Re: AIO v2.5

From: Andres Freund <andres(at)anarazel(dot)de>
To: Noah Misch <noah(at)leadboat(dot)com>
Cc: Thomas Munro <thomas(dot)munro(at)gmail(dot)com>, Antonin Houska <ah(at)cybertec(dot)at>, pgsql-hackers(at)postgresql(dot)org, Heikki Linnakangas <hlinnaka(at)iki(dot)fi>, Robert Haas <robertmhaas(at)gmail(dot)com>, Jakub Wartak <jakub(dot)wartak(at)enterprisedb(dot)com>, Jelte Fennema-Nio <postgres(at)jeltef(dot)nl>
Subject: Re: AIO v2.5
Date: 2025-03-25 15:26:14
Message-ID: nk5gyjsny6w222roebnj2f7oid3stqrbh4xj5ah3xkvz52borc@hedincoyhg43
Views: Raw Message | Whole Thread | Download mbox | Resend email
Thread:
Lists: pgsql-hackers

Hi,

On 2025-03-25 06:33:21 -0700, Noah Misch wrote:
> On Mon, Mar 24, 2025 at 10:30:27PM -0400, Andres Freund wrote:
> > On 2025-03-24 17:45:37 -0700, Noah Misch wrote:
> > > (We may be due for a test mode that does smgrreleaseall() at every
> > > CHECK_FOR_INTERRUPTS()?)
> >
> > I suspect we are. I'm a bit afraid of even trying...
> >
> > ...
> >
> > It's extremely slow - but at least the main regression as well as the aio tests pass!
>
> One less thing!

Unfortunately I'm now doubting the thoroughness of my check - while I made
every CFI() execute smgrreleaseall(), I didn't trigger CFI() in cases where we
trigger it conditionally. E.g. elog(DEBUGN, ...) only executes a CFI if
log_min_messages <= DEBUGN...

I'll try that in a bit.

> > Because the end state varies, depending on the number of previously staged
> > IOs, the IO method and whether batchmode is enabled, I think it's better if
> > the "function naming pattern" (i.e. FileStartReadv, smgrstartreadv etc) is
> > *not* aligned with an internal state name. It will just mislead readers to
> > think that there's a deterministic mapping when that does not exist.
>
> That's fair. Could we provide the mapping in a comment, something like the
> following?

Yes!

I wonder if it should also be duplicated or referenced elsewhere, although I
am not sure where precisely.

> --- a/src/include/storage/aio_internal.h
> +++ b/src/include/storage/aio_internal.h
> @@ -34,5 +34,10 @@
> * linearly through all states.
> *
> - * State changes should all go through pgaio_io_update_state().
> + * State changes should all go through pgaio_io_update_state(). Its callers
> + * use these naming conventions:
> + *
> + * - A "start" function (e.g. FileStartReadV()) moves an IO from
> + * PGAIO_HS_HANDED_OUT to at least PGAIO_HS_STAGED and at most
> + * PGAIO_HS_COMPLETED_LOCAL.
> */
> typedef enum PgAioHandleState

One detail I'm not sure about: The above change is correct, but perhaps a bit
misleading, because we can actually go "back" to IDLE. Not sure how to best
phrase that though.

> > That's not an excuse for pgaio_io_prep* though, that's a pointlessly different
> > naming that I just stopped seeing.

I assume you're on board with renaming _io_prep* to _io_start_*?

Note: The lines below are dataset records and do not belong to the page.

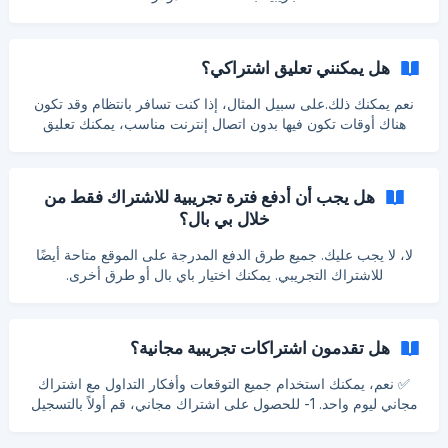
هل يمكنني تعليق اشتراكي؟
نعم يمكنك ذلك.على سبيل المثال، إذا كنت تسافر بانتظام وقد تكون
هناك أوقات تكون فيها بدون اتصال إنترنت مناسب، يمكنك تعليق
اشتراكك. للقيام بذلك فقط اتصل بنا.
هل يجب أن أدفع فترة تجريبية للاشتراك فقط من
خلال بي بال؟
لا، لا يجب عليك. جميع طرق الدفع المدرجة على الموقع متاحة أيضًا
للاشتراك التجريبي. يمكنك اختيار باي بال أو طرق أخرى.
هل تقدمون اشتراكات تجريبية مجانية؟
✅ نعم، يمكنك استخدام جميع التوقعات وأفكار التداول مع اشتراك
مجاني ليوم واحد. 1- للحصول على اشتراك مجاني، قم أولاً بالتسجيل
في ForecastCity باستخدام هذا الرابط: 👉
www.forecastcity.com/ar/user/register 2- ثم انقر على هذا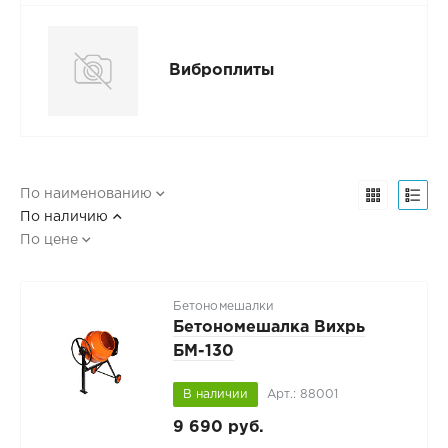
Виброплиты
По наименованию
По наличию
По цене
Бетономешалки
Бетономешалка Вихрь
БМ-130
В наличии
Арт.: 88001
9 690 руб.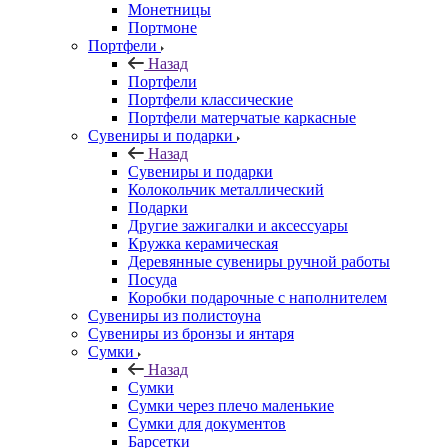
Монетницы
Портмоне
Портфели
Назад
Портфели
Портфели классические
Портфели матерчатые каркасные
Сувениры и подарки
Назад
Сувениры и подарки
Колокольчик металлический
Подарки
Другие зажигалки и аксессуары
Кружка керамическая
Деревянные сувениры ручной работы
Посуда
Коробки подарочные с наполнителем
Сувениры из полистоуна
Сувениры из бронзы и янтаря
Сумки
Назад
Сумки
Сумки через плечо маленькие
Сумки для документов
Барсетки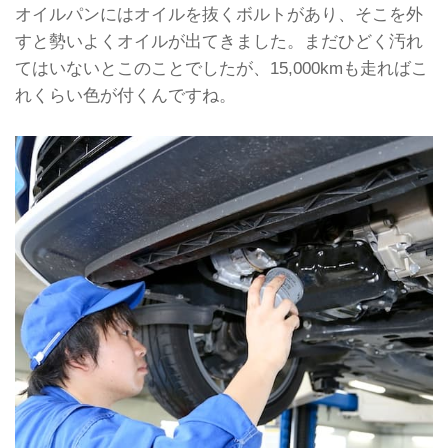
オイルパンにはオイルを抜くボルトがあり、そこを外
すと勢いよくオイルが出てきました。まだひどく汚れ
てはいないとこのことでしたが、15,000kmも走ればこ
れくらい色が付くんですね。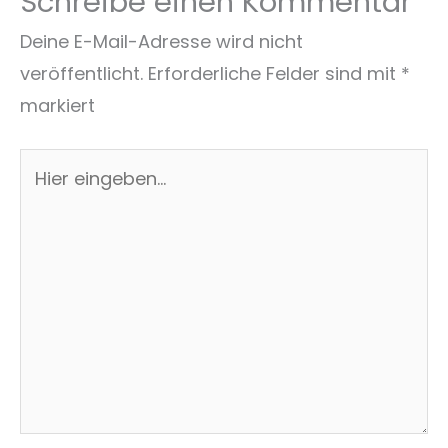
Schreibe einen Kommentar
Deine E-Mail-Adresse wird nicht
veröffentlicht.
Erforderliche Felder sind mit
*
markiert
Hier
eingeben…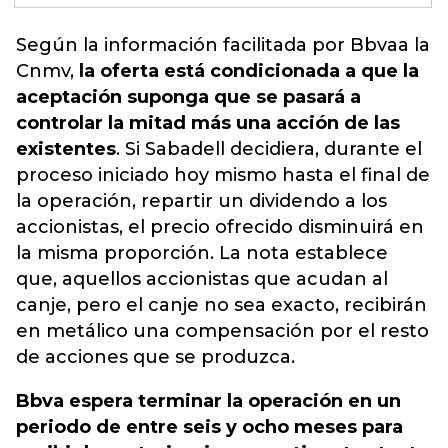
Según la información facilitada por Bbvaa la
Cnmv,
la oferta está condicionada a que la
aceptación suponga que se pasará a
controlar la mitad más una acción de las
existentes
. Si Sabadell decidiera, durante el
proceso iniciado hoy mismo hasta el final de
la operación, repartir un dividendo a los
accionistas, el precio ofrecido disminuirá en
la misma proporción.
La nota establece
que, aquellos accionistas que acudan al
canje, pero el canje no sea exacto, recibirán
en metálico una compensación por el resto
de acciones que se produzca
.
Bbva espera terminar la operación en un
periodo de entre seis y ocho meses para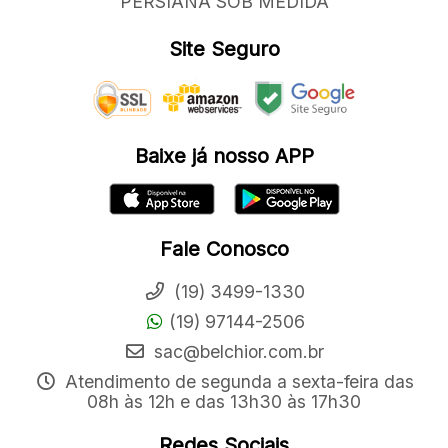
PERSIANA SOB MEDIDA
Site Seguro
Baixe já nosso APP
Fale Conosco
(19) 3499-1330
(19) 97144-2506
sac@belchior.com.br
Atendimento de segunda a sexta-feira das
08h às 12h e das 13h30 às 17h30
Redes Sociais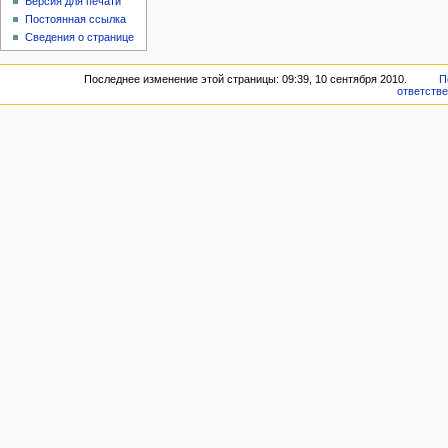
Версия для печати
Постоянная ссылка
Сведения о странице
Последнее изменение этой страницы: 09:39, 10 сентября 2010.
П
ответств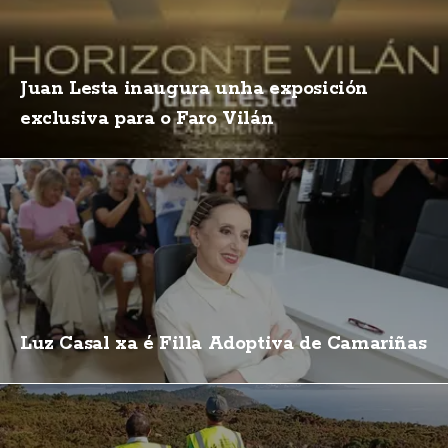
Juan Lesta inaugura unha exposición
exclusiva para o Faro Vilán
Luz Casal xa é Filla Adoptiva de Camariñas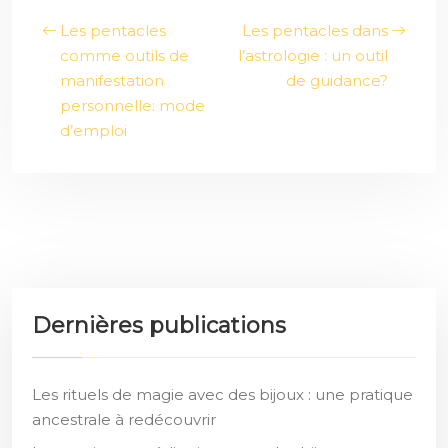
Les pentacles
Les pentacles dans
comme outils de
l’astrologie : un outil
manifestation
de guidance?
personnelle: mode
d’emploi
Dernières publications
Les rituels de magie avec des bijoux : une pratique
ancestrale à redécouvrir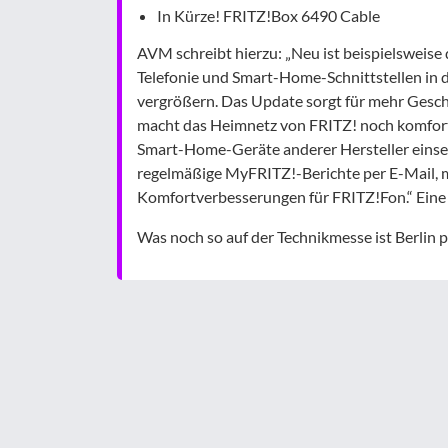
In Kürze! FRITZ!Box 6490 Cable
AVM schreibt hierzu: „Neu ist beispielsweise
Telefonie und Smart-Home-Schnittstellen in 
vergrößern. Das Update sorgt für mehr Gesc
macht das Heimnetz von FRITZ! noch komfort
Smart-Home-Geräte anderer Hersteller einse
regelmäßige MyFRITZ!-Berichte per E-Mail, 
Komfortverbesserungen für FRITZ!Fon.“ Eine 
Was noch so auf der Technikmesse ist Berlin pa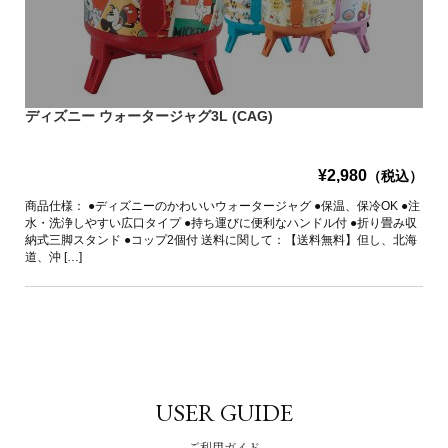
ディズニー ウォータージャグ3L (CAG)
¥2,980
（税込）
商品仕様： ●ディズニーのかわいいウォータージャグ ●保温、保冷OK ●注
水・洗浄しやすい広口タイプ ●持ち運びに便利なハンドル付 ●折り畳み収
納式三脚スタンド ●コップ2個付 送料に関して：【送料無料】但し、北海
道、沖 […]
USER GUIDE
ご利用ガイド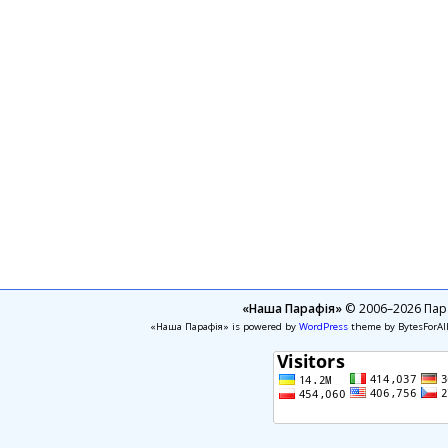
«Наша Парафія»
© 2006–2026 Пара
«Наша Парафія» is powered by
WordPress
theme by BytesForAl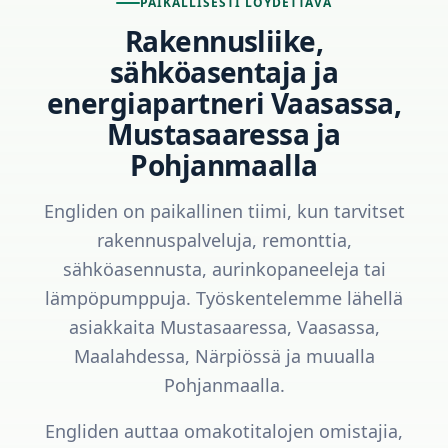
PAIKALLISESTI LÖYDETTÄVÄ
Rakennusliike,
sähköasentaja ja
energiapartneri Vaasassa,
Mustasaaressa ja
Pohjanmaalla
Engliden on paikallinen tiimi, kun tarvitset
rakennuspalveluja, remonttia,
sähköasennusta, aurinkopaneeleja tai
lämpöpumppuja. Työskentelemme lähellä
asiakkaita Mustasaaressa, Vaasassa,
Maalahdessa, Närpiössä ja muualla
Pohjanmaalla.
Engliden auttaa omakotitalojen omistajia,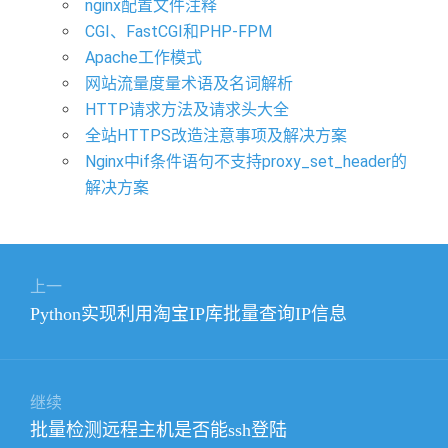
nginx配置文件注释
CGI、FastCGI和PHP-FPM
Apache工作模式
网站流量度量术语及名词解析
HTTP请求方法及请求头大全
全站HTTPS改造注意事项及解决方案
Nginx中if条件语句不支持proxy_set_header的
解决方案
文
上一
章
上
Python实现利用淘宝IP库批量查询IP信息
导
篇
航
文
章：
继续
下
批量检测远程主机是否能ssh登陆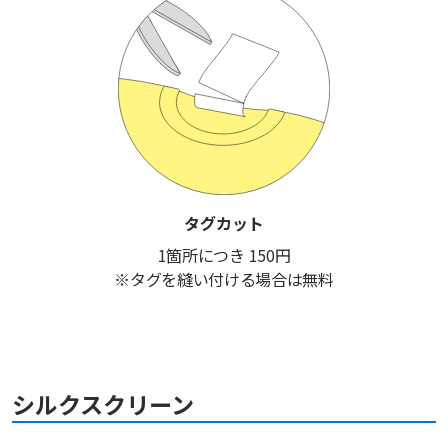
タグカット
1箇所につき 150円
※タグを縫い付ける場合は無料
シルクスクリーン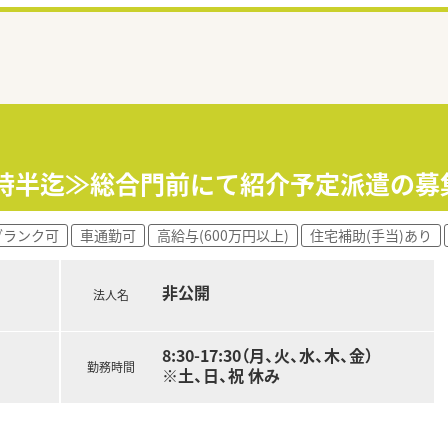
7時半迄≫総合門前にて紹介予定派遣の募
ブランク可
車通勤可
高給与(600万円以上)
住宅補助(手当)あり
非公開
法人名
8:30-17:30（月、火、水、木、金）
勤務時間
※土、日、祝 休み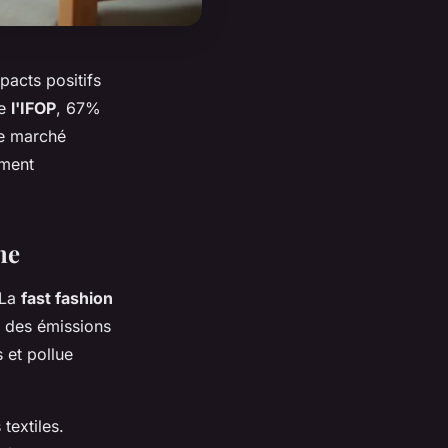
acts positifs
de
l'IFOP
, 67%
le marché
mment
ne
 La
fast fashion
% des émissions
 et pollue
textiles.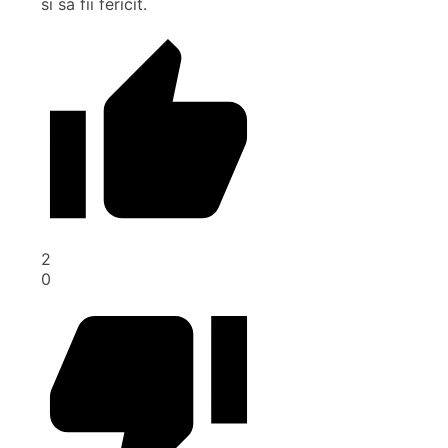
si sa fii fericit.
2
0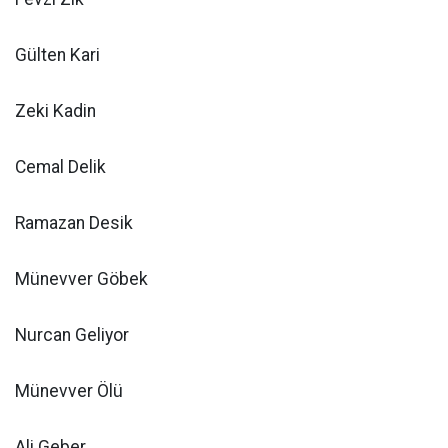
Gülten Kari
Zeki Kadin
Cemal Delik
Ramazan Desik
Münevver Göbek
Nurcan Geliyor
Münevver Ölü
Ali Geber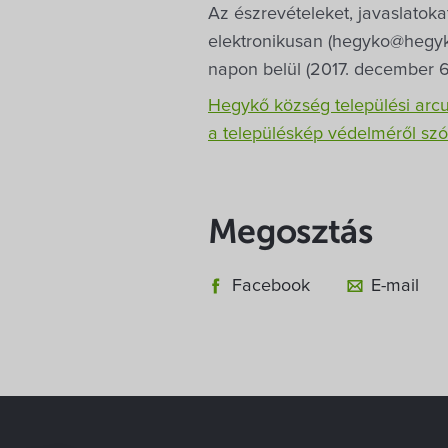
Az észrevételeket, javaslatoka
elektronikusan (hegyko@hegyko
napon belül (2017. december 6-
Hegykő község települési arcu
a településkép védelméről szó
Megosztás
Facebook
E-mail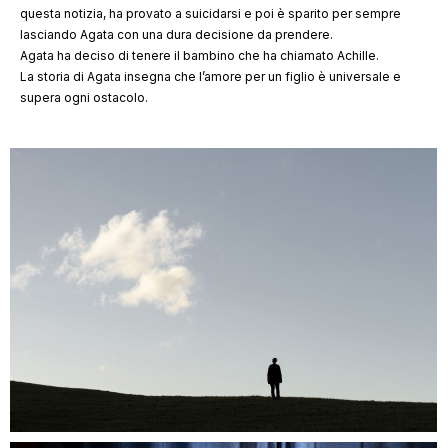
questa notizia, ha provato a suicidarsi e poi è sparito per sempre
lasciando Agata con una dura decisione da prendere.
Agata ha deciso di tenere il bambino che ha chiamato Achille.
La storia di Agata insegna che l’amore per un figlio è universale e
supera ogni ostacolo.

> > I'll try to think more about this, perhaps I can make myself see your POV
> > more.
>
> > > As the patch stands, LockBufferForCleanup() can succeed when
> > > ConditionalLockBufferForCleanup() would have returned false.
> >
> > That's already true today, right? In master ConditionalLockBufferForCleanup()
> > for temp buffers checks LocalRefCount, whereas LockBufferForCleanup() doesn't.
>
> I'm finding a LocalRefCount check under LockBufferForCleanup:

I guess I should have stopped looking at code / replying before my last email
last night... Not sure how I missed that.

> CheckBufferIsPinnedOnce(Buffer buffer)
> {
> if (BufferIsLocal(buffer))
> {
> if (LocalRefCount[-buffer - 1] != 1)
> elog(ERROR, "incorrect local pin count: %d",
> LocalRefCount[-buffer - 1]);
> }
> else
> {
> if (GetPrivateRefCount(buffer) != 1)
> elog(ERROR, "incorrect local pin count: %d",
> GetPrivateRefCount(buffer));
> }
> }

Pretty random orthogonal thought, that I was reminded of by the above code
snippet:

It sure seems we should at some point get rid of LocalRefCount[] and just use
the GetPrivateRefCount() infrastructure for both shared and local buffers. I
don't think the GetPrivateRefCount() infrastructure cares about
local/non-local, leaving a few asserts aside. If we do that, and start to use
BM_IO_IN_PROGRESS, combined with ResourceOwnerRememberBufferIO(), the set of
differences between shared and local buffers would be a lot smaller.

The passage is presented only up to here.